This comes after two presidential committees exposed anomalies in declarations of the quantity and value of copper concentrates produced by the company.

The Minister for Justice and Constitutional Affairs, Prof Palamagamba Kabudi, will lead the Tanzanian team while Mr Richard Williams, the Chief Operating Officer for Barrick Gold, is leading the team from the miner.

Speaking shortly before the discussions, Prof Kabudi said his team was well prepared to represent Tanzania’s interests in the negotiations.

At the same occasion, Mr Williams welcomed the negotiations, stating that his company had positively responded to issues raised by the government of Tanzania, expressing optimism that the engagement would create a win-win situation.

Prof Kabudi is on record as stat ing that the government would embark on amending its mining, gas and tax laws to ensure the nation benefited more from its natural resources.

The findings of the two committees showed that the miner had 10 times more gold in containers prepared for export than it declared, denying billions of shillings in revenues.

Just recently, the Tanzania Revenue Authority (TRA) slapped the company with a bill totaling 190bn US Dollars (over 400trl/-) for unpaid taxes, penalties and accrued interests during the past 17 years from its Bulyanhulu and Buzwagi gold mines.

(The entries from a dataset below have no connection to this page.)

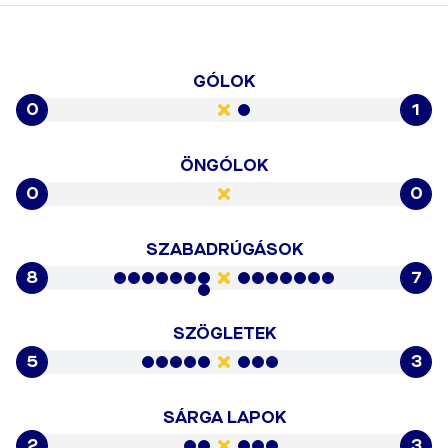
GÓLOK
0
1
ÖNGÓLOK
0
0
SZABADRÚGÁSOK
8
7
SZÖGLETEK
5
3
SÁRGA LAPOK
2
3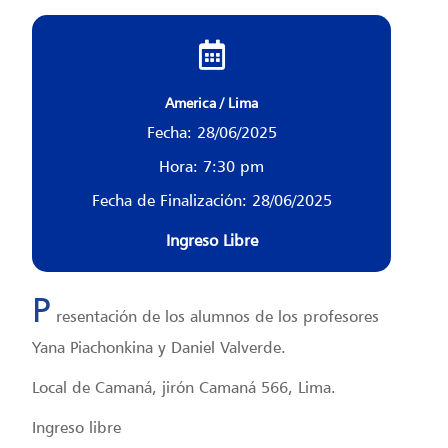
America / Lima
Fecha: 28/06/2025
Hora: 7:30 pm
Fecha de Finalización: 28/06/2025
Ingreso Libre
P
resentación de los alumnos de los profesores
Yana Piachonkina y Daniel Valverde.
Local de Camaná, jirón Camaná 566, Lima.
Ingreso libre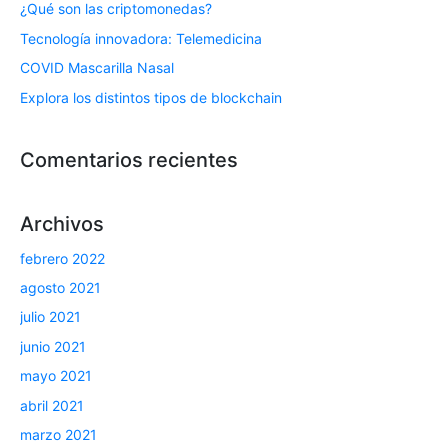
¿Qué son las criptomonedas?
Tecnología innovadora: Telemedicina
COVID Mascarilla Nasal
Explora los distintos tipos de blockchain
Comentarios recientes
Archivos
febrero 2022
agosto 2021
julio 2021
junio 2021
mayo 2021
abril 2021
marzo 2021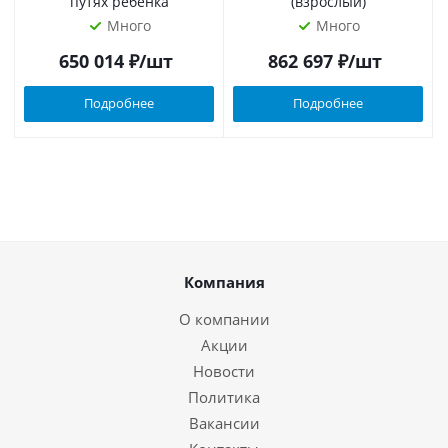
путях ребенка
(взрослый)
Много
Много
650 014
₽
/шт
862 697
₽
/шт
Подробнее
Подробнее
Компания
О компании
Акции
Новости
Политика
Вакансии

The TRA claims a total of approximately 40bn US dollars (about 88trl/-) for alleged unpaid taxes and approximately 150bn US dollars (about 330trl/-) on penalties and interest owed.

And, at the latest session of the National Assembly in Dodoma, the august House endorsed two legislations aimed at making Tanzania earn its fair share from the vast natural resources that the country is endowed with.

Barrick Gold is however on record for disputing the assessments issued in respect of allegations of under-declared export revenue following findings of the First Presidential Committee made public on May 24, and the Second Presidential Committee released on June 12, this year.

Shortly thereafter, the Chairman of Barrick Gold, Mr John Thornton, jetted into the country and held a meeting with President Magufuli in which he agreed to hold discussions to resolve the row.

Barrick Gold holds 63.9 per cent equity interest in Acacia Mining, which is a publicly traded company listed on the London Stock Exchange. Barrick subsidiary Acacia Mining has three mines in Tanzania, on two of which, Buzwagi and Bulyanhulu, an export ban for concentrates of gold and copper ore was slapped in March, this year.

Acacia has refuted the findings and re-iterates that it has fully declared all revenues “and is still yet to receive copies of the reports issued by either of the presidential committees.”

Both subsidiaries, BGML and PML, have already referred these allegations to international arbitration. Shares in the company, at the London stock market are declining and according to Financial Times, the mining company dropped another 10 per cent on Monday after a series of analyst downgrades.

Acacia Mining owns and operates Tanzania’s three major mines — Bulyanhulu, Buzwagi and North Mara. Tanzania is Africa’s third-largest gold producer after South Africa, Ghana and Mali.